If doing only the most basic REINFORCE update, we can directly use the logprobs from sampling. But in real training, to improve sample utilization, we typically do multiple update epochs on the same rollout batch, and old logprobs become important. This old/new policy ratio idea comes from PPO^[3:1], and DDPO's importance-sampling variants also follow this "fix rollout, then use probability ratio to correct updates" approach^[1:8].

Step 3: Score Final Results with Reward Model

The third step hands the generated images to the reward model:

$R_i=r_\phi(x_0^{(i)},c_i)$

Important note: the reward model only scores — it does not necessarily participate in backpropagation. Policy gradient needs "what score did this trajectory get," not the gradient of reward with respect to pixels or latents.

This is also an advantage of DDPO over differentiable reward backpropagation: rewards can come from very complex systems, such as VLM judges, human preference models, rule checkers, or even combinations of multiple models. As long as a scalar score can be produced, it can serve as a policy gradient signal. In contrast, work like DRaFT and VADER uses differentiable reward gradients to directly backpropagate into image or video diffusion models^[7]^[8].
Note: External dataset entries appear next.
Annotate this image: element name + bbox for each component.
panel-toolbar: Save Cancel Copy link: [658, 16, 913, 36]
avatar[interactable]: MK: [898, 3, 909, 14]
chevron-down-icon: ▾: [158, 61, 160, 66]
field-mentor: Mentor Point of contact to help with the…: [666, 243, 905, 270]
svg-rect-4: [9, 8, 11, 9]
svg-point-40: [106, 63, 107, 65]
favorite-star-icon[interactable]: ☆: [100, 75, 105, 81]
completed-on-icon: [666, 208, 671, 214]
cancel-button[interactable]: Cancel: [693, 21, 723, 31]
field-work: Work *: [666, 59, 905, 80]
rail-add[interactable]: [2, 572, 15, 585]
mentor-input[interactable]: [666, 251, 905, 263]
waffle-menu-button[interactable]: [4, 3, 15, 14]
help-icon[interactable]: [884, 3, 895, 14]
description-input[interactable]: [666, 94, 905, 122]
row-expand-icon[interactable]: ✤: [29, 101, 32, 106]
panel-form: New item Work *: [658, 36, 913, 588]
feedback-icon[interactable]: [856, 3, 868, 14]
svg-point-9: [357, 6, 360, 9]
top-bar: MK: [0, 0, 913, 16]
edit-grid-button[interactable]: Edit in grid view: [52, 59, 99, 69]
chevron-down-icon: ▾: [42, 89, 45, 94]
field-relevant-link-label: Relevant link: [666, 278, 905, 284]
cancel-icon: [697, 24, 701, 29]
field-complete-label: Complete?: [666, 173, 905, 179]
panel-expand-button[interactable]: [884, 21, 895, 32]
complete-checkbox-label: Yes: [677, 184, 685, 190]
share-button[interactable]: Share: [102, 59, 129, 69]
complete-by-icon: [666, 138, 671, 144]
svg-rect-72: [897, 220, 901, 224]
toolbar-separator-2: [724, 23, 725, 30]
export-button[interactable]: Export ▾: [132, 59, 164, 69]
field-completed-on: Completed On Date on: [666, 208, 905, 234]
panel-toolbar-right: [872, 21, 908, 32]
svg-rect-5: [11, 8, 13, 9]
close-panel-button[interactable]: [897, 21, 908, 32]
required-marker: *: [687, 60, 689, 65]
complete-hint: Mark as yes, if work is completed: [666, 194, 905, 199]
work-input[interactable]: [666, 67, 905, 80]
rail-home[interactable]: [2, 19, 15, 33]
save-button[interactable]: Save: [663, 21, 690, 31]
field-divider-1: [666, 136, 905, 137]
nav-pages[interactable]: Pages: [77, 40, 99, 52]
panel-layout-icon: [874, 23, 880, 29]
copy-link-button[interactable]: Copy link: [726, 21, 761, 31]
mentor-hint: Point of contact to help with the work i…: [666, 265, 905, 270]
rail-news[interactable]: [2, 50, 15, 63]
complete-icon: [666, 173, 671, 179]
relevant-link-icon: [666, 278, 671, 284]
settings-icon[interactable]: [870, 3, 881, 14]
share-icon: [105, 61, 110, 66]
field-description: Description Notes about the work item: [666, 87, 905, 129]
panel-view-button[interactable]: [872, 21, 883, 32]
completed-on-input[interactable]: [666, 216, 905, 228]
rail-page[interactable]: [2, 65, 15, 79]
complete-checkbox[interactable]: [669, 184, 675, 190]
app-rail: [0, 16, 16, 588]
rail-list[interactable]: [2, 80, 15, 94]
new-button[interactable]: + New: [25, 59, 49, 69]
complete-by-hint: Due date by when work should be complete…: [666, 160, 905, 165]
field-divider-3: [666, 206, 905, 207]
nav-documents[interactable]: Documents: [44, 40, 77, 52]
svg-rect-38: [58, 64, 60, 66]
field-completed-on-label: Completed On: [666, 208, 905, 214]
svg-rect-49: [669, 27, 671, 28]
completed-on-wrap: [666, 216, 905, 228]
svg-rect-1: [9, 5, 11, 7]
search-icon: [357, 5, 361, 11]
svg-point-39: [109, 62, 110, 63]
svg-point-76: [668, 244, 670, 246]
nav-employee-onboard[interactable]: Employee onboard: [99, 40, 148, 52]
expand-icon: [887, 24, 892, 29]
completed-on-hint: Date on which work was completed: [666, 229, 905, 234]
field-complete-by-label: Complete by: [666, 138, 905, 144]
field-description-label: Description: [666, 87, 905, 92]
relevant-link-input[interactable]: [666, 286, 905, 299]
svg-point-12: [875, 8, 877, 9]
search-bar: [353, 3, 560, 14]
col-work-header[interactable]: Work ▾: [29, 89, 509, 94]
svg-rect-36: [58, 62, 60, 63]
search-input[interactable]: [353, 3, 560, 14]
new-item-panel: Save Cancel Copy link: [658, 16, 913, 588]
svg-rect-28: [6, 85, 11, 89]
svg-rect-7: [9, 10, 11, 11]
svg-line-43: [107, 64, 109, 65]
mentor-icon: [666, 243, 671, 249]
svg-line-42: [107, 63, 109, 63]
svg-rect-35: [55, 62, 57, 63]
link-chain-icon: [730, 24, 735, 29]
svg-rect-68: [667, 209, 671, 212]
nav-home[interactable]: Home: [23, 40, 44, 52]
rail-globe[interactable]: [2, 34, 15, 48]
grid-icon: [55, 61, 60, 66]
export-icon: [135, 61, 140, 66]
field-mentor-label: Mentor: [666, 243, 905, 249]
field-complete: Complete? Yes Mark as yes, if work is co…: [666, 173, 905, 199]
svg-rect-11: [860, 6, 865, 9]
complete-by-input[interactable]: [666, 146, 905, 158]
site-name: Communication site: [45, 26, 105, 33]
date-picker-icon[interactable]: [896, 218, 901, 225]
A common reward computation flow:

Decode latent $x_0$ into an image.
Use a text-image alignment model to check prompt compliance.
Use a preference or aesthetic model to score visual quality.
Use rules or VLM to check hard constraints like count, color, and spatial relationships.
Combine to get the final reward $R_i$ .

The biggest risk at this step is unstable reward scales. For example, some rewards are in $[0,1]$ , others in $[-10,10]$ ; directly adding them may let one term dominate training. Therefore, practical training often applies clipping, normalization, or hierarchical filtering.

Step 4: Convert Rewards to Advantages

The fourth step computes advantages from rewards. The simplest approach is batch-level centering:

$\hat{A}_i=R_i-\frac{1}{B}\sum_{j=1}^{B}R_j$

For even more stable scaling, divide by standard deviation:

$\hat{A}_i= \frac{R_i-\mathrm{mean}(R)} {\mathrm{std}(R)+\epsilon}$

After this, $\hat{A}_i>0$ means the $i$ -th image is better than the batch average, and $\hat{A}_i<0$ means it is worse.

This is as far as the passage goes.